AI Agents8 min readUpdated 2026-06-29
Hugging Face + OpenAI in n8n: The Playbook
Combine Hugging Face with OpenAI in n8n for classification, drafting and enrichment at scale.
Key takeaways
- Classify + draft + enrich + summarize.
- Human-in-loop for writes.
- Right-size the model per task.
- Cache repeated prompts.
Hugging Face + OpenAI is the most-requested combo we see. This playbook covers the four workflow shapes teams actually ship with them.
Classify
Every new Hugging Face record → LLM classifier → tag write-back. Cheap, fast, transformative.
Draft
LLM drafts a next action; human approves; workflow writes back to Hugging Face. Keeps humans in the loop.
Enrich
LLM extracts structured fields from unstructured Hugging Face notes. Populate CRM fields you never had time to fill.
Summarize
Nightly summary of Hugging Face activity, delivered to Slack. Ops leaders start their day informed.
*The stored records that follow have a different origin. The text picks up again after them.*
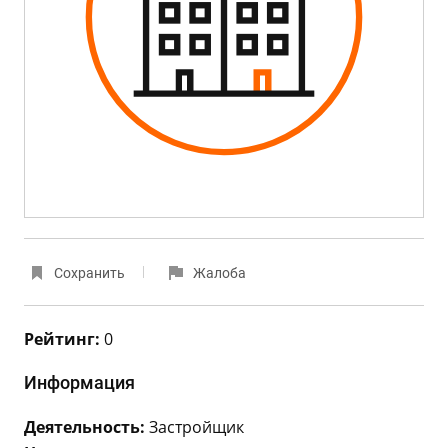
Сохранить
Жалоба
Рейтинг:
0
Информация
Деятельность:
Застройщик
Frequently asked questions
- Which model?
- GPT-4o-mini for classify/enrich; GPT-4o for drafting when quality matters.
- Cost per record?
- Fractions of a cent for classify; a few cents for drafting.
- Prompt store?
- Postgres or Notion — version prompts like code.
- Guardrails?
- Approval step + structured-output schema. Always.